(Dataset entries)
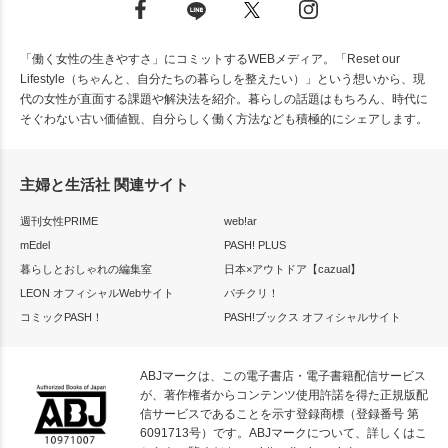
「働く女性の生きやすさ」にコミットするWEBメディア。「Reset our
Lifestyle（ちゃんと、自分たちの暮らしを整えたい）」という想いから、現
代の女性が直面する課題や解決法を紹介。暮らしの話題はもちろん、時代に
そぐわない古い価値観、自分らしく働く方法なども積極的にシェアします。
主婦と生活社 関連サイト
週刊女性PRIME
web!ar
mEdel
PASH! PLUS
暮らしとおしゃれの編集室
日本×アウトドア【cazual】
LEON オフィシャルWebサイト
パチクリ！
コミックPASH！
PASH!ブックス オフィシャルサイト
ABJマークは、この電子書店・電子書籍配信サービス
が、著作権者からコンテンツ使用許諾を得た正規版配
信サービスであることを示す登録商標（登録番号 第
6091713号）です。ABJマークについて、詳しくはこ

**EXERCISE AIM:** Copy the entries precisely, images excluded.

**COMPLETED EXERCISE:**
「働く女性の生きやすさ」にコミットするWEBメディア。「Reset our
Lifestyle（ちゃんと、自分たちの暮らしを整えたい）」という想いから、現
代の女性が直面する課題や解決法を紹介。暮らしの話題はもちろん、時代に
そぐわない古い価値観、自分らしく働く方法なども積極的にシェアします。
主婦と生活社 関連サイト
週刊女性PRIME
web!ar
mEdel
PASH! PLUS
暮らしとおしゃれの編集室
日本×アウトドア【cazual】
LEON オフィシャルWebサイト
パチクリ！
コミックPASH！
PASH!ブックス オフィシャルサイト
ABJマークは、この電子書店・電子書籍配信サービス
が、著作権者からコンテンツ使用許諾を得た正規版配
信サービスであることを示す登録商標（登録番号 第
6091713号）です。ABJマークについて、詳しくはこ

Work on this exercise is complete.